Tolkien Gleanings #377

Tolkien Gleanings #377

* The Tolkien Society has announced their Annual Guest Speaker for 2026. Giuseppe Pezzini is the author of Tolkien and the Mystery of Literary Creation (2025). He will speak to the Society on 25th April in Manchester, England. The latest Journal of Tolkien Research has a review of his book.

* Hammond & Scull examine Tolkien’s new book The Bovadium Fragments (2025) and its historical context. Freely available online.

* The new history book The Oxford University Socratic Club, 1942–1972: A Life (2026) has a first chapter on C.S. Lewis, the first President of the Club. Publication is due 5th February 2026.

* The American Scholar reviews The Tower and the Ruin: J.R.R. Tolkien’s Creation (2025). Freely available online.

* Antigone journal reflects on “There and Back Again: the Motif of Nostos in J.R.R. Tolkien’s Novels”. The article… “draws parallels between Tolkien’s novels and the Argonautica, a Hellenistic epic poem”. Freely available online.

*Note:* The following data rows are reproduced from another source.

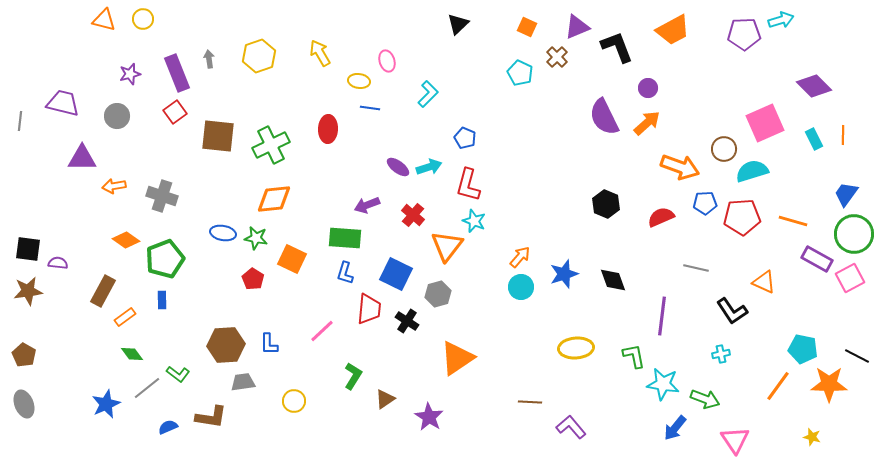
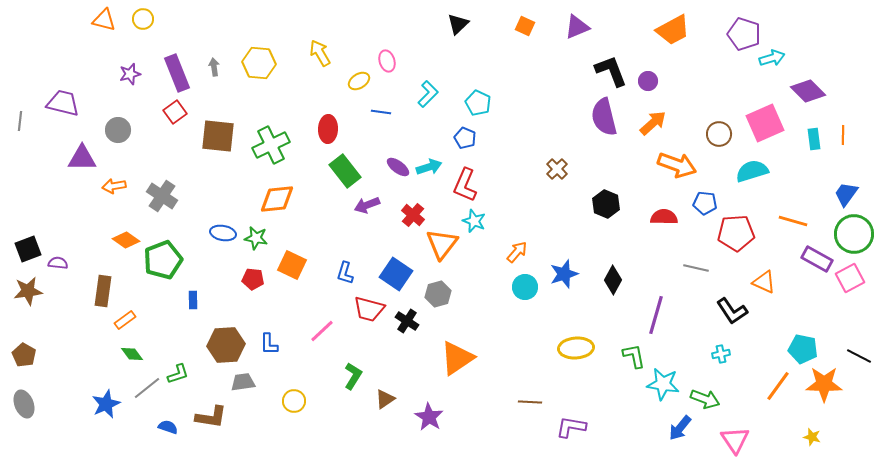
cyan arrow at (781, 20): moved 9 px left, 38 px down
orange square at (527, 27): moved 2 px left, 1 px up
purple pentagon at (744, 34): rotated 20 degrees clockwise
black L-shape at (617, 47): moved 6 px left, 24 px down
yellow hexagon at (259, 56): moved 7 px down; rotated 24 degrees clockwise
brown cross at (557, 57): moved 112 px down
gray arrow at (209, 59): moved 5 px right, 8 px down
cyan pentagon at (520, 73): moved 42 px left, 30 px down
yellow ellipse at (359, 81): rotated 40 degrees counterclockwise
purple diamond at (814, 86): moved 6 px left, 5 px down
purple circle at (648, 88): moved 7 px up
blue line at (370, 108): moved 11 px right, 4 px down
gray circle at (117, 116): moved 1 px right, 14 px down
purple semicircle at (604, 117): rotated 12 degrees clockwise
orange arrow at (647, 123): moved 6 px right
cyan rectangle at (814, 139): rotated 20 degrees clockwise
brown circle at (724, 149): moved 5 px left, 15 px up
orange arrow at (680, 167): moved 3 px left, 2 px up
red L-shape at (468, 185): moved 3 px left; rotated 8 degrees clockwise
gray cross at (162, 196): rotated 16 degrees clockwise
orange diamond at (274, 199): moved 3 px right
blue pentagon at (705, 203): rotated 10 degrees clockwise
red semicircle at (661, 217): moved 3 px right; rotated 24 degrees clockwise
red pentagon at (742, 217): moved 6 px left, 16 px down
green rectangle at (345, 238): moved 67 px up; rotated 48 degrees clockwise
orange triangle at (447, 246): moved 5 px left, 2 px up
black square at (28, 249): rotated 28 degrees counterclockwise
orange arrow at (520, 257): moved 3 px left, 5 px up
green pentagon at (165, 259): moved 2 px left, 1 px down
orange square at (292, 259): moved 6 px down
blue square at (396, 274): rotated 8 degrees clockwise
red pentagon at (253, 279): rotated 25 degrees counterclockwise
black diamond at (613, 280): rotated 48 degrees clockwise
cyan circle at (521, 287): moved 4 px right
brown rectangle at (103, 291): rotated 20 degrees counterclockwise
blue rectangle at (162, 300): moved 31 px right
red trapezoid at (369, 309): rotated 100 degrees clockwise
purple line at (662, 316): moved 6 px left, 1 px up; rotated 9 degrees clockwise
orange rectangle at (125, 317): moved 3 px down
black line at (857, 356): moved 2 px right
green L-shape at (178, 374): rotated 55 degrees counterclockwise
orange star at (829, 384): moved 5 px left
blue semicircle at (168, 427): rotated 42 degrees clockwise
purple L-shape at (571, 427): rotated 40 degrees counterclockwise
blue arrow at (675, 428): moved 5 px right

* New in the 2025 edition of the French open-access Nordic Studies journal Nordiques, the article “Humaniser le monstre: Le berserker scandinave dans la fantasy europeenne post-Tolkien” (‘Humanizing the monster: The Scandinavian berserker in post-Tolkien European fantasy’). Examines a novel, a videogame and a Franco-Belgian BD comic, in relation to Tolkien’s Beorn. Concludes that…

“it is the heritage of Tolkien’s Beorn which is everywhere perceptible here, precisely in this reflection on the possibility of granting the berserker a form of sympathy which could lead the public to appreciate him, even to identify with him.”

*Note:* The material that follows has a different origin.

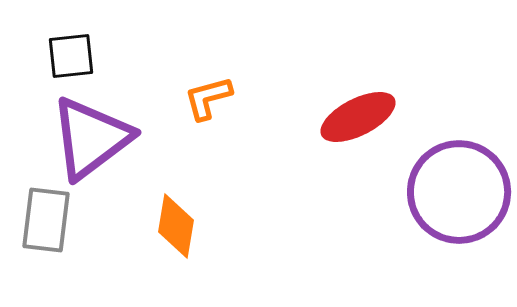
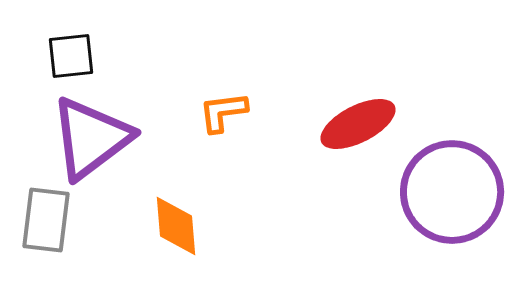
orange L-shape: moved 15 px right, 14 px down; rotated 8 degrees clockwise
red ellipse: moved 7 px down
purple circle: moved 7 px left
orange diamond: rotated 14 degrees counterclockwise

* The new book The Horse in History: A Festschrift in Honour of John Clark (2026) has a chapter which may interest some Gleanings readers, “The Colt-Pixy: A British Horse Spirit?”.

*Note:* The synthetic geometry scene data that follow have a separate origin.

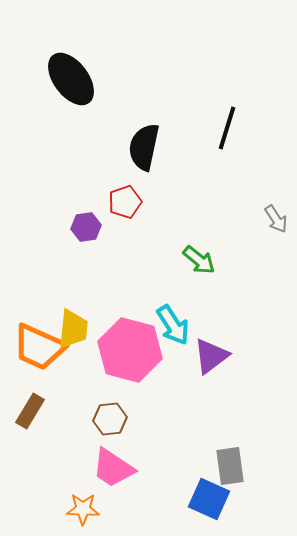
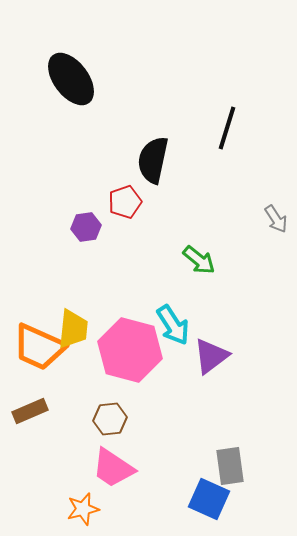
black semicircle: moved 9 px right, 13 px down
brown rectangle: rotated 36 degrees clockwise
orange star: rotated 16 degrees counterclockwise
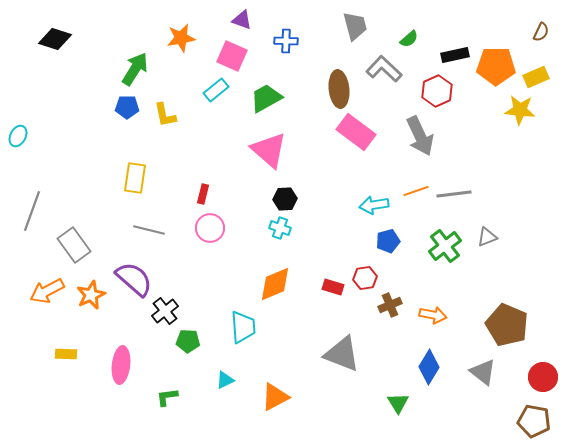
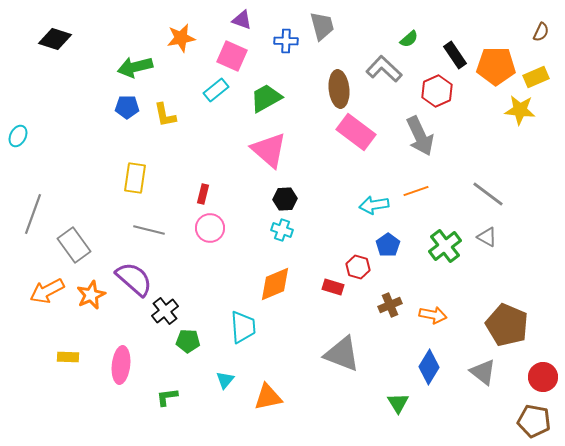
gray trapezoid at (355, 26): moved 33 px left
black rectangle at (455, 55): rotated 68 degrees clockwise
green arrow at (135, 69): moved 2 px up; rotated 136 degrees counterclockwise
gray line at (454, 194): moved 34 px right; rotated 44 degrees clockwise
gray line at (32, 211): moved 1 px right, 3 px down
cyan cross at (280, 228): moved 2 px right, 2 px down
gray triangle at (487, 237): rotated 50 degrees clockwise
blue pentagon at (388, 241): moved 4 px down; rotated 20 degrees counterclockwise
red hexagon at (365, 278): moved 7 px left, 11 px up; rotated 25 degrees clockwise
yellow rectangle at (66, 354): moved 2 px right, 3 px down
cyan triangle at (225, 380): rotated 24 degrees counterclockwise
orange triangle at (275, 397): moved 7 px left; rotated 16 degrees clockwise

* On YouTube Paolo Nardi considers Tolkien and comics, suggesting that the great comics adaptation is not yet begun. Along the way he notes that an… “unauthorized Bulgarian adaptation from the 1980s offered a free and original interpretation of Middle-earth”. Talking of comics, some scholars may care to note this week’s release of the mammoth Comics Research Bibliography 2025 & Addenda combined e-book edition (30th Anniversary Edition) which is free on Archive.org.

* The £245 Routledge Handbook of Progressive Rock, Metal, and the Literary Imagination (2025) has the chapter “Time Travel Through Tolkien”

“The primary focus of this chapter is Bo Hansson’s 1972 instrumental concept album, Music Inspired by Lord of the Rings, which replaces the trilogy’s complex narratives with simple, folkish atmospheres, swirls of the Swedish, a synthesized equivalent to Celtic mist.”

The original vinyl release of this best-seller is on Archive.org with a jumbled-up track sequence. A 1977 re-release, apparently remixed, had Rodney Matthews wraparound sleeve artwork and the sleeve shows the correct track sequence.

It’s fairly good synth music for its time. It’s not Ralf and Florian or Departure from the Northern Wastelands, but I revisited it and it’s still very listenable.

* And finally, talking of sonic atmospheres, here is the entry for ‘meaning number three’ of ‘Helm’, found in Joseph Wright’s English Dialect Dictionary — a man and work well known to Tolkien. The Helm Wind is the ancient name for a real and unique local ‘blasting and roaring’ wind in Cumbria, England.

The link with the blasts of the horn of Helm Hammerhand seems obvious…

“… then, sudden and terrible, from the [Helm’s Deep] tower above, the sound of the great horn of Helm rang out. All that heard that sound trembled. Many of the Orcs cast themselves on their faces and covered their ears with their claws. Back from the Deep the echoes came, blast upon blast, as if on every cliff and hill a mighty herald stood.” (The Two Towers).